At the end of the previous instalment, Those Who Leave and Those Who Stay (Storia di chi fugge e di chi resta, 2013), it seemed that through her work and her love for Nino Sarratore, Lenù might have finally shaken off Lila's largely corrosive influence. But as The Story of the Lost Child takes up the narrative thread, at the exhilarating moment when Lenù and Nino rush off to Montpellier to be together, tellingly it is the status of Lenù's relationship with Lila that needs to be established first. This remains the story that is being told. And as a result, the pervading sense of this last instalment remains one of unease.

It is Lila more than anyone else who threatens Lenù's own identity, her own will. No matter how much Lenù achieves, she never quite escapes the feeling that Lila might eclipse her.
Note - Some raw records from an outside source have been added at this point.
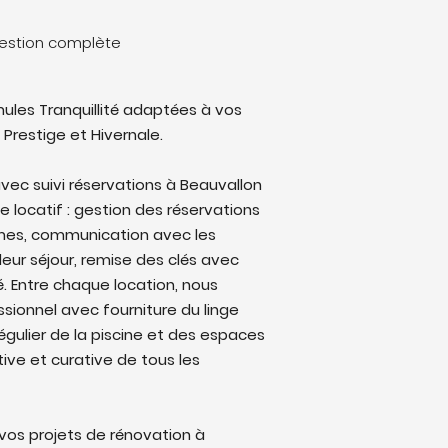
gestion complète
ules Tranquillité adaptées à vos
 Prestige et Hivernale.
vec suivi réservations à Beauvallon
le locatif : gestion des réservations
rmes, communication avec les
eur séjour, remise des clés avec
lé. Entre chaque location, nous
sionnel avec fourniture du linge
régulier de la piscine et des espaces
ive et curative de tous les
os projets de rénovation à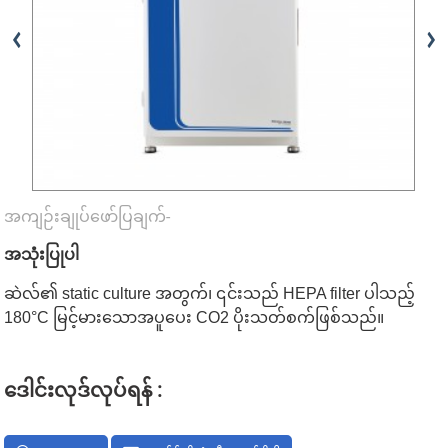
အကျဉ်းချုပ်ဖော်ပြချက်-
အသုံးပြုပါ
ဆဲလ်၏ static culture အတွက်၊ ၎င်းသည် HEPA filter ပါသည့်
180°C မြင့်မားသောအပူပေး CO2 ပိုးသတ်စက်ဖြစ်သည်။
ဒေါင်းလုဒ်လုပ်ရန် :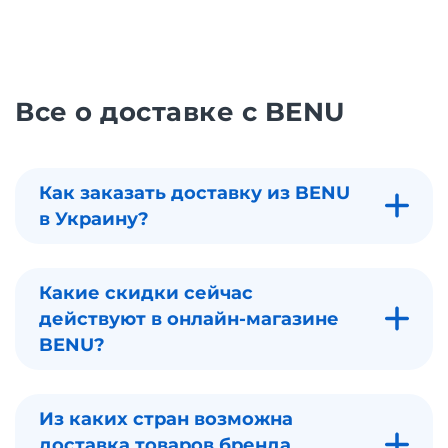
Все о доставке с BENU
Как заказать доставку из BENU
в Украину?
Какие скидки сейчас
действуют в онлайн-магазине
BENU?
Из каких стран возможна
доставка товаров бренда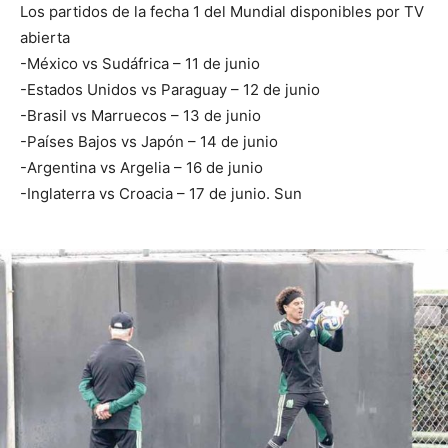
Los partidos de la fecha 1 del Mundial disponibles por TV
abierta
-México vs Sudáfrica – 11 de junio
-Estados Unidos vs Paraguay – 12 de junio
-Brasil vs Marruecos – 13 de junio
-Países Bajos vs Japón – 14 de junio
-Argentina vs Argelia – 16 de junio
-Inglaterra vs Croacia – 17 de junio. Sun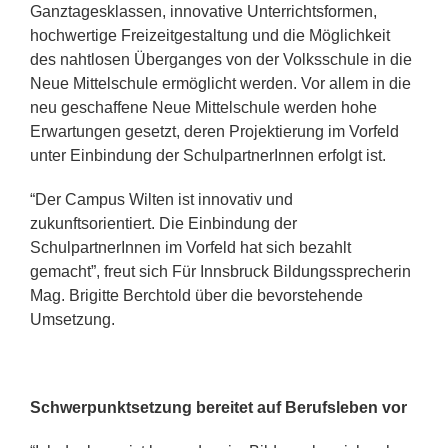
Ganztagesklassen, innovative Unterrichtsformen,
hochwertige Freizeitgestaltung und die Möglichkeit
des nahtlosen Überganges von der Volksschule in die
Neue Mittelschule ermöglicht werden. Vor allem in die
neu geschaffene Neue Mittelschule werden hohe
Erwartungen gesetzt, deren Projektierung im Vorfeld
unter Einbindung der SchulpartnerInnen erfolgt ist.
“Der Campus Wilten ist innovativ und
zukunftsorientiert. Die Einbindung der
SchulpartnerInnen im Vorfeld hat sich bezahlt
gemacht”, freut sich Für Innsbruck Bildungssprecherin
Mag. Brigitte Berchtold über die bevorstehende
Umsetzung.
Schwerpunktsetzung bereitet auf Berufsleben vor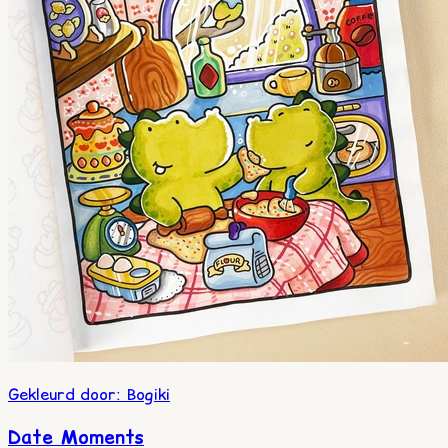
Gekleurd door
:
Bogiki
Date Moments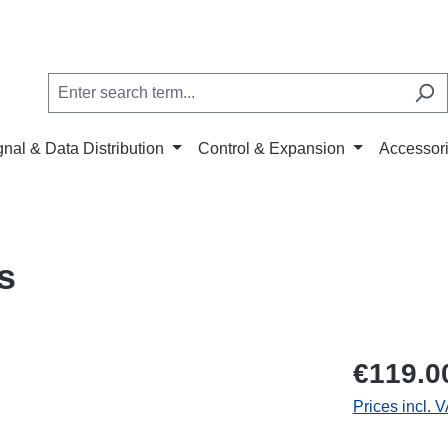
gnal & Data Distribution
Control & Expansion
Accessor
s
€119.0
Prices incl. 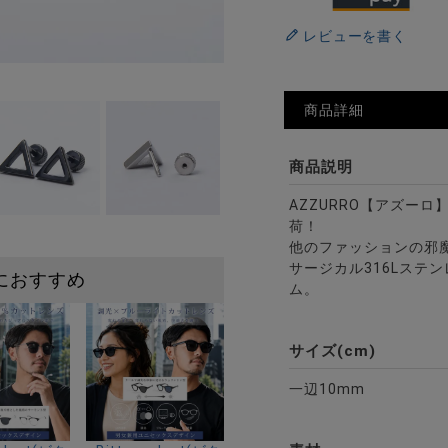
レビューを書く
商品詳細
商品説明
AZZURRO【アズー
荷！
他のファッションの邪
サージカル316Lステ
におすすめ
ム。
サイズ(cm)
一辺10mm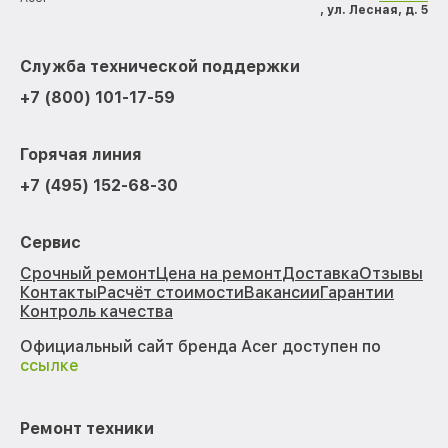
, ул. Лесная, д. 5
Служба технической поддержки
+7 (800) 101-17-59
Горячая линия
+7 (495) 152-68-30
Сервис
Срочный ремонт
Цена на ремонт
Доставка
Отзывы
Контакты
Расчёт стоимости
Вакансии
Гарантии
Контроль качества
Официальный сайт бренда Acer доступен по
ссылке
Ремонт техники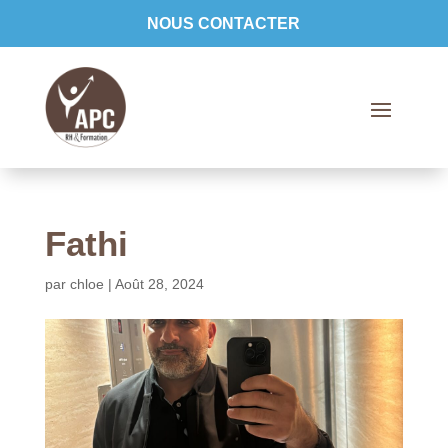
NOUS CONTACTER
Fathi
par
chloe
|
Août 28, 2024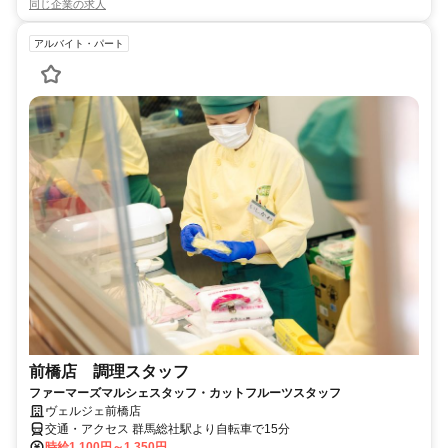
同じ企業の求人
アルバイト・パート
前橋店 調理スタッフ
ファーマーズマルシェスタッフ・カットフルーツスタッフ
ヴェルジェ前橋店
交通・アクセス 群馬総社駅より自転車で15分
時給1,100円～1,350円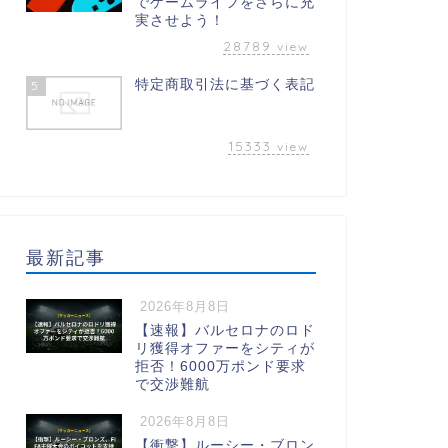
でゲームライフをさらに充
実させよう！
28789
view
特定商取引法に基づく表記
5
15333
view
最新記事
2026年8月8日
【速報】バルセロナのロド
リ獲得オファーをシティが
拒否！6000万ポンド要求
で交渉難航
2026年8月8日
【衝撃】ルーシー・ブロン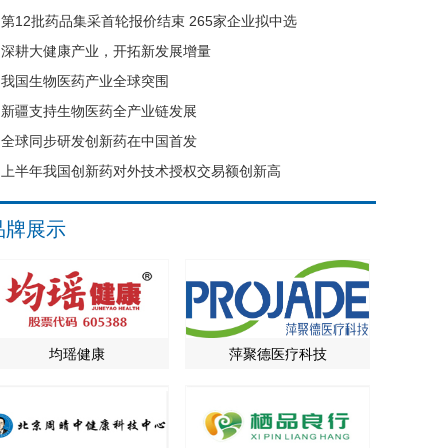
第12批药品集采首轮报价结束 265家企业拟中选
深耕大健康产业，开拓新发展增量
我国生物医药产业全球突围
新疆支持生物医药全产业链发展
全球同步研发创新药在中国首发
上半年我国创新药对外技术授权交易额创新高
品牌展示
均瑶健康
萍聚德医疗科技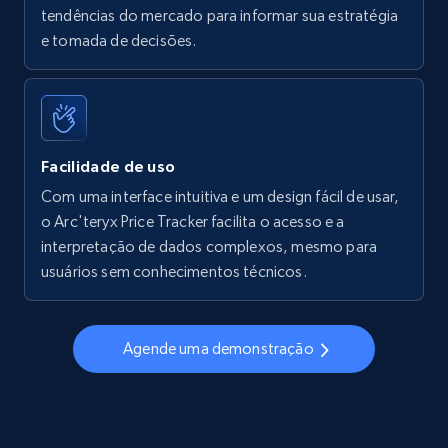
tendências do mercado para informar sua estratégia
Walmart - products - Find new products by
e tomada de decisões.
using specific category URL
URL, Final price, Sku, Currency, Gtin,
Specifications, Image urls, Top reviews, and
more.
Facilidade de uso
5.6K+
875+
Comece agora
Com uma interface intuitiva e um design fácil de usar,
o Arc'teryx Price Tracker facilita o acesso e a
interpretação de dados complexos, mesmo para
usuários sem conhecimentos técnicos.
Walmart - products - Collects products by
specific keywords
URL, Final price, Sku, Currency, Gtin,
Agende uma demonstração
Specifications, Image urls, Top reviews, and
more.
5.6K+
875+
Comece agora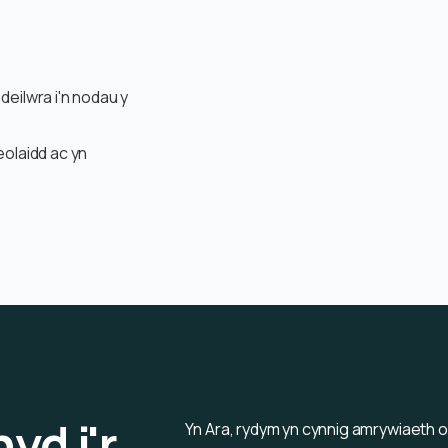
deilwra i'n nodau y
eolaidd ac yn
yd i'r
Yn Ara, rydym yn cynnig amrywiaeth o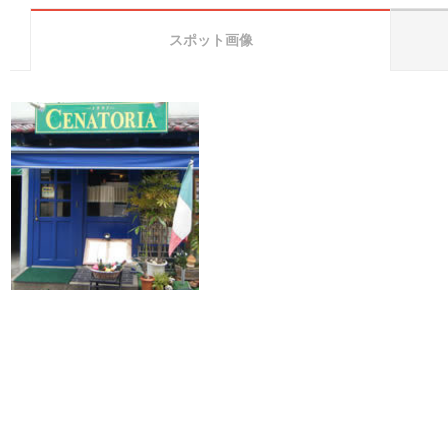
スポット画像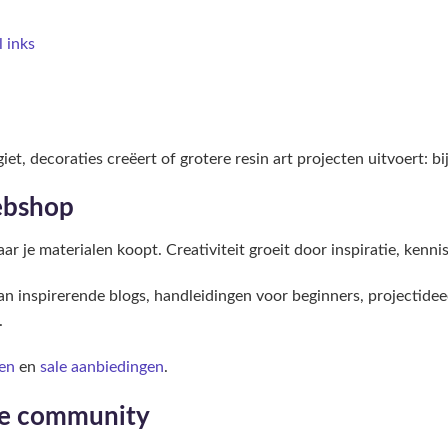
 inks
et, decoraties creëert of grotere resin art projecten uitvoert: bi
ebshop
ar je materialen koopt. Creativiteit groeit door inspiratie, kenni
inspirerende blogs, handleidingen voor beginners, projectidee
.
en
en
sale aanbiedingen
.
ve community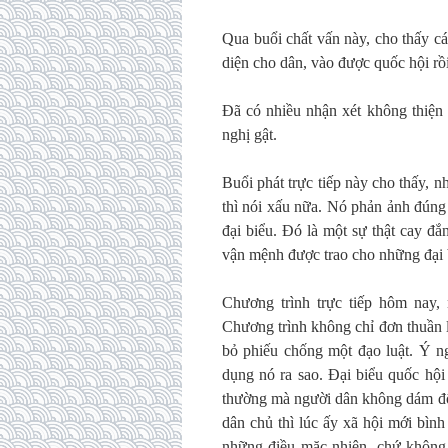
Qua buổi chất vấn này, cho thấy cá
diện cho dân, vào được quốc hội rồi
Đã có nhiều nhận xét không thiện
nghị gật.
Buổi phát trực tiếp này cho thấy, 
thì nói xấu nữa. Nó phản ảnh đúng 
đại biểu. Đó là một sự thật cay đắ
vận mệnh được trao cho những đại 
Chương trình trực tiếp hôm nay,
Chương trình không chỉ đơn thuần l
bỏ phiếu chống một đạo luật. Ý ng
dụng nó ra sao. Đại biểu quốc hội
thường mà người dân không dám độn
dân chủ thì lúc ấy xã hội mới bình
những điều mặc nhiên, chứ không c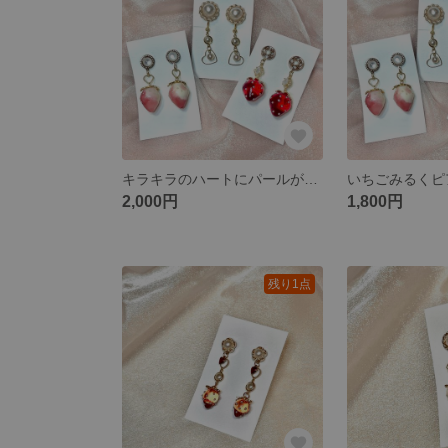
キラキラのハートにパールが映える上品なイヤリング🎀🫧ゴールド
2,000円
1,800円
残り1点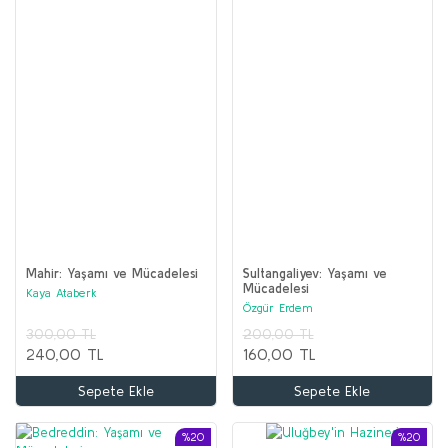
Mahir: Yaşamı ve Mücadelesi
Sultangaliyev: Yaşamı ve
Mücadelesi
Kaya Ataberk
Özgür Erdem
300,00 TL
200,00 TL
240,00 TL
160,00 TL
Sepete Ekle
Sepete Ekle
%20
%20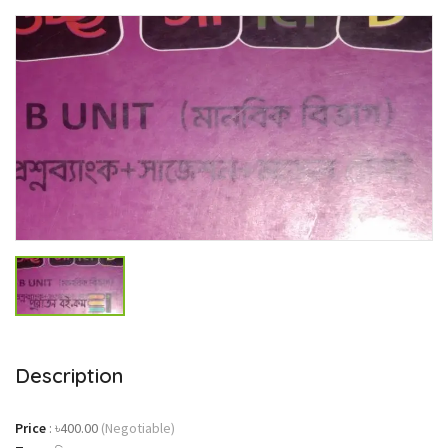
Description
Price
:
৳400.00
(Negotiable)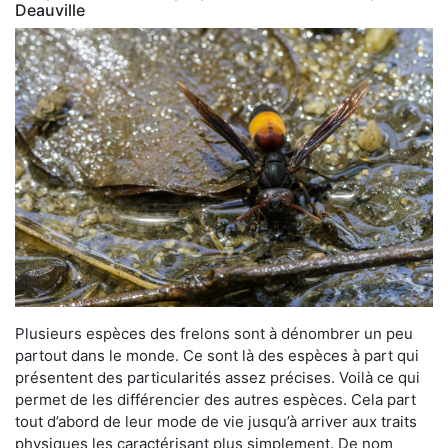
Deauville
Plusieurs espèces des frelons sont à dénombrer un peu
partout dans le monde. Ce sont là des espèces à part qui
présentent des particularités assez précises. Voilà ce qui
permet de les différencier des autres espèces. Cela part
tout d’abord de leur mode de vie jusqu’à arriver aux traits
physiques les caractérisant plus simplement. De nom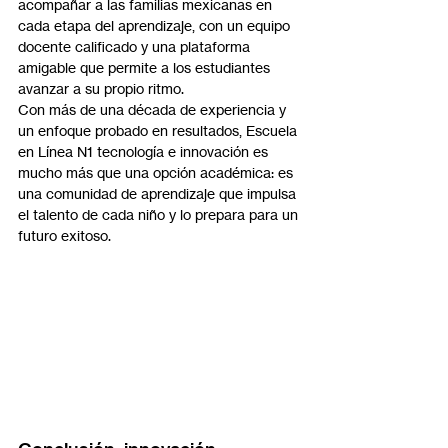
acompañar a las familias mexicanas en 
cada etapa del aprendizaje, con un equipo 
docente calificado y una plataforma 
amigable que permite a los estudiantes 
avanzar a su propio ritmo.
Con más de una década de experiencia y 
un enfoque probado en resultados, Escuela 
en Línea N1 tecnología e innovación es 
mucho más que una opción académica: es 
una comunidad de aprendizaje que impulsa 
el talento de cada niño y lo prepara para un 
futuro exitoso.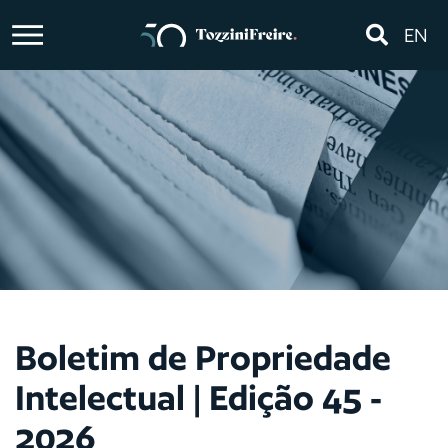
EN
Boletim de Propriedade
Intelectual | Edição 45 -
2026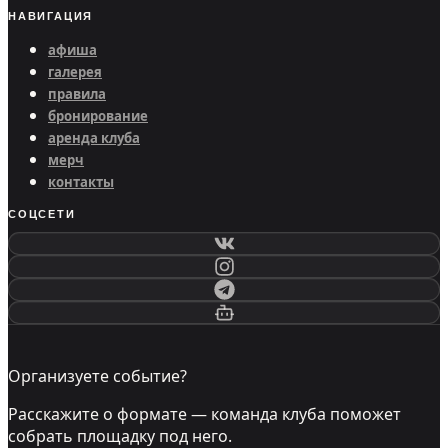
НАВИГАЦИЯ
афиша
галерея
правила
бронирование
аренда клуба
мерч
контакты
СОЦСЕТИ
Организуете событие?
Расскажите о формате — команда клуба поможет
собрать площадку под него.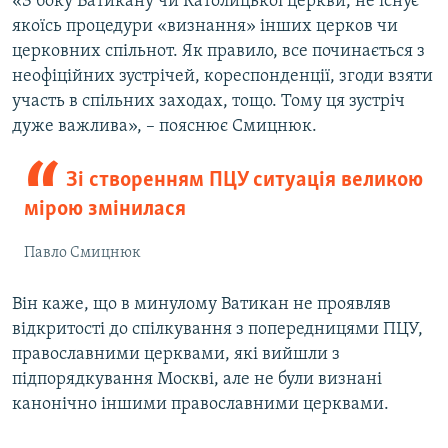
«З боку Ватикану чи Католицької церкви, не існує
якоїсь процедури «визнання» інших церков чи
церковних спільнот. Як правило, все починається з
неофіційних зустрічей, кореспонденції, згоди взяти
участь в спільних заходах, тощо. Тому ця зустріч
дуже важлива», – пояснює Смицнюк.
Зі створенням ПЦУ ситуація великою
мірою змінилася
Павло Смицнюк
Він каже, що в минулому Ватикан не проявляв
відкритості до спілкування з попередницями ПЦУ,
православними церквами, які вийшли з
підпорядкування Москві, але не були визнані
канонічно іншими православними церквами.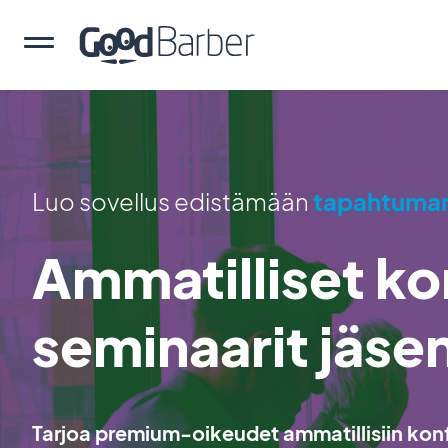
Luo sovellus edistämään
tapahtuma
Ammatilliset ko
seminaarit jäse
Tarjoa premium-oikeudet ammatillisiin konfe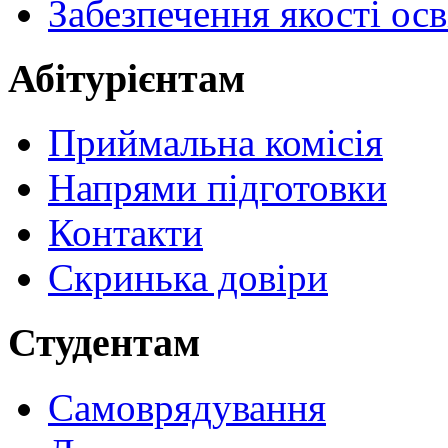
Забезпечення якості осв
Абітурієнтам
Приймальна комісія
Напрями підготовки
Контакти
Скринька довіри
Студентам
Самоврядування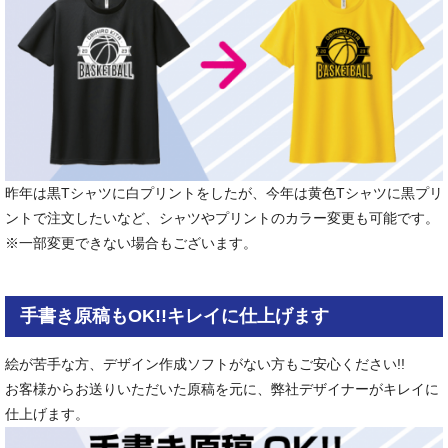
昨年は黒Tシャツに白プリントをしたが、今年は黄色Tシャツに黒プリ
ントで注文したいなど、シャツやプリントのカラー変更も可能です。
※一部変更できない場合もございます。
手書き原稿もOK!!キレイに仕上げます
絵が苦手な方、デザイン作成ソフトがない方もご安心ください!!
お客様からお送りいただいた原稿を元に、弊社デザイナーがキレイに
仕上げます。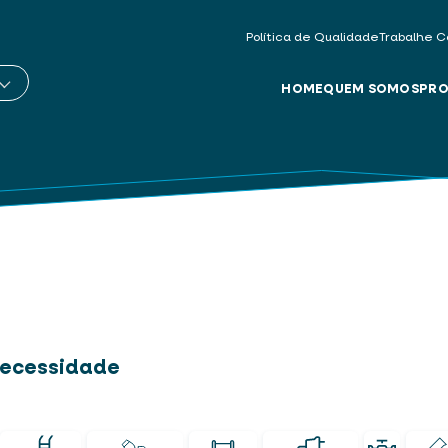
Política de Qualidade
Trabalhe C
HOME
QUEM SOMOS
PRO
 necessidade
Even in her sixties, after a long successful career as a writer, she worries that Lila might be working on something that would make her many novels meaningless by comparison. Lila remains for Lenù the girl who is smarter, more talented, and more powerful than her. She also remains the terrible force that can shatter an opponent with a single, well-aimed remark.

'The most painfully unreliable boundary, at least for Lenù, is that between her and her all-consuming friend'

The struggle to balance her own life with the life of her friend troubles Lenù throughout the telling of this story. It is an anxiety that is directly addressed in The Story of the Lost Child: 'I either tend to pass over my own affairs to recapture Lila and all the complications she brings or, worse, I let myself be carried away by the events of my life, only because it's easier to write them.' For her part, Lila claims to want to be kept out of Lenù's work. She considers herself an unworthy subject: 'Forget it, Lenù. One doesn't tell the story of an erasure.' And while Lenù does not trust Lila's words she does not trust her own impulses either. The whole cycle is structured around this insecurity. At one point, Lenù even wonders if this book might have been Lila's true intention all along. This monument to their lives, to their friendship, might be what Lila had been pushing her towards, through all her disparagement of Lenù's previous work.

Either way, Lenù is ultimately driven by the conviction that their story, which as children they had vowed to write together, is worth telling; that this bitter and beautiful, pernicious and sustaining, female relationship is not a 'scribble on a scribble' as Lila describes herself, but instead the richest material, capable of filling quite easily the pages of four 400-page novels, or a single 1,700-page one.